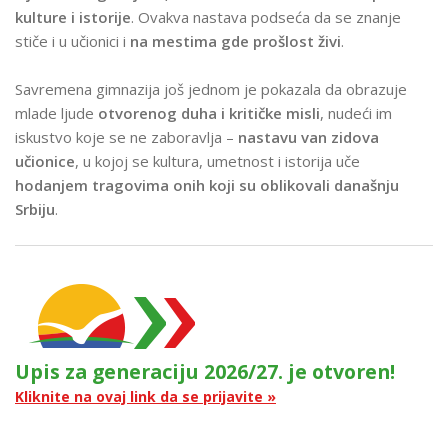
kulture i istorije
. Ovakva nastava podseća da se znanje
stiče i u učionici i
na mestima gde prošlost živi
.
Savremena gimnazija još jednom je pokazala da obrazuje
mlade ljude
otvorenog duha i kritičke misli
, nudeći im
iskustvo koje se ne zaboravlja –
nastavu van zidova
učionice
, u kojoj se kultura, umetnost i istorija uče
hodanjem tragovima onih koji su oblikovali današnju
Srbiju
.
Upis za generaciju 2026/27. je otvoren!
Kliknite na ovaj link da se prijavite »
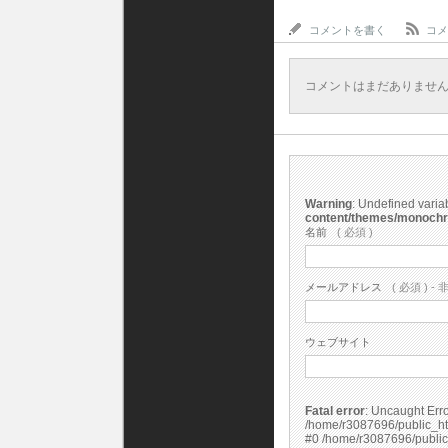
コメントを書く
コメ
コメントはまだありませ
Warning
: Undefined vari
content/themes/monoch
名前
( 必須 )
メールアドレス
( 必須 ) - 
ウェブサイト
Fatal error
: Uncaught Error: Undefined constant "cs_print_smilies" in
/home/r3087696/public_ht
#0 /home/r3087696/public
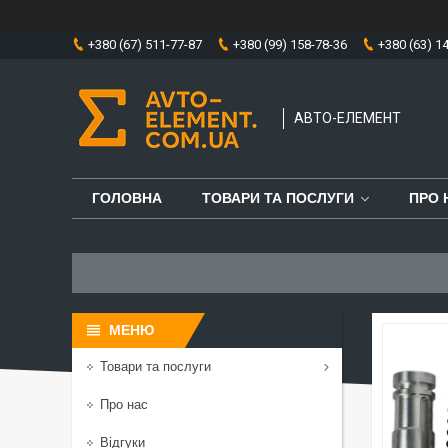
+380 (67) 511-77-87
+380 (99) 158-78-36
+380 (63) 1
АВТО-ЕЛЕМЕНТ
ГОЛОВНА
ТОВАРИ ТА ПОСЛУГИ
ПРО 
Товари та послуги
Про нас
Відгуки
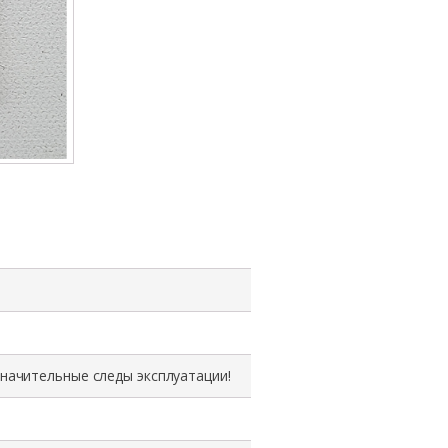
товара
Процессор
Intel
Xeon
E5-
2630
v2,
SR1AM,
6
cores,
2.6
GHz,
15Mb,
значительные следы эксплуатации!
TDP
80W,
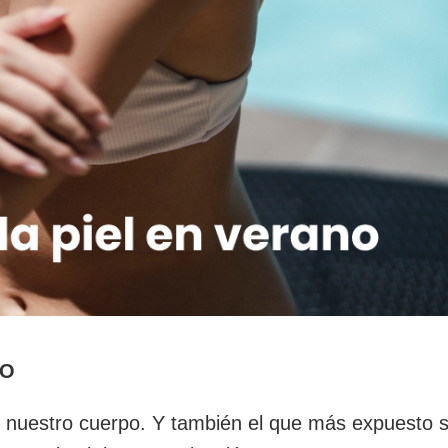
NO
e nuestro cuerpo. Y también el que más expuesto 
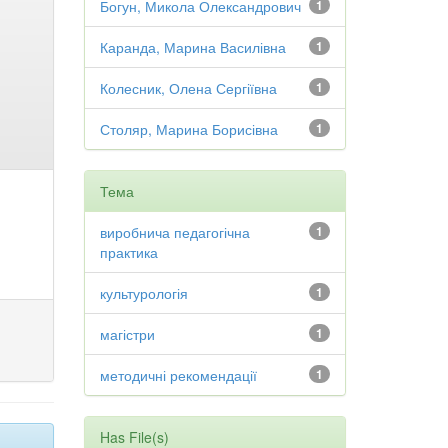
Богун, Микола Олександрович
1
Каранда, Марина Василівна
1
Колесник, Олена Сергіївна
1
Столяр, Марина Борисівна
1
Тема
виробнича педагогічна
1
практика
культурологія
1
магістри
1
методичні рекомендації
1
Has File(s)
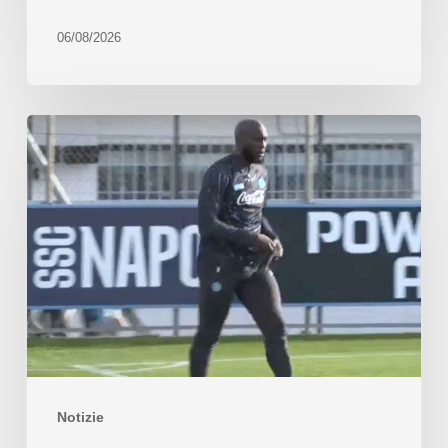
06/08/2026
Notizie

* * * * * * *

Retype the records in full, exactly as given, and omit the pictures.

### [OUTPUT OF THE EXERCISE]
kulture i istorije
. Ovakva nastava podseća da se znanje
stiče i u učionici i
na mestima gde prošlost živi
.
Savremena gimnazija još jednom je pokazala da obrazuje
mlade ljude
otvorenog duha i kritičke misli
, nudeći im
iskustvo koje se ne zaboravlja –
nastavu van zidova
učionice
, u kojoj se kultura, umetnost i istorija uče
hodanjem tragovima onih koji su oblikovali današnju
Srbiju
.
Upis za generaciju 2026/27. je otvoren!
Kliknite na ovaj link da se prijavite »
コメントを書く
コメ
コメントはまだありませ
Warning
: Undefined vari
content/themes/monoch
名前
( 必須 )
メールアドレス
( 必須 ) - 
ウェブサイト
Fatal error
: Uncaught Error: Undefined constant "cs_print_smilies" in
/home/r3087696/public_ht
#0 /home/r3087696/public
+380 (67) 511-77-87
+380 (99) 158-78-36
+380 (63) 1
АВТО-ЕЛЕМЕНТ
ГОЛОВНА
ТОВАРИ ТА ПОСЛУГИ
ПРО 
Товари та послуги
Про нас
Відгуки
товара
Процессор
Intel
Xeon
E5-
2630
v2,
SR1AM,
6
cores,
2.6
GHz,
15Mb,
значительные следы эксплуатации!
TDP
80W,
NO
e nuestro cuerpo. Y también el que más expuesto 
Богун, Микола Олександрович
1
Каранда, Марина Василівна
1
Колесник, Олена Сергіївна
1
Столяр, Марина Борисівна
1
Тема
виробнича педагогічна
1
практика
культурологія
1
магістри
1
методичні рекомендації
1
Has File(s)
06/08/2026
Notizie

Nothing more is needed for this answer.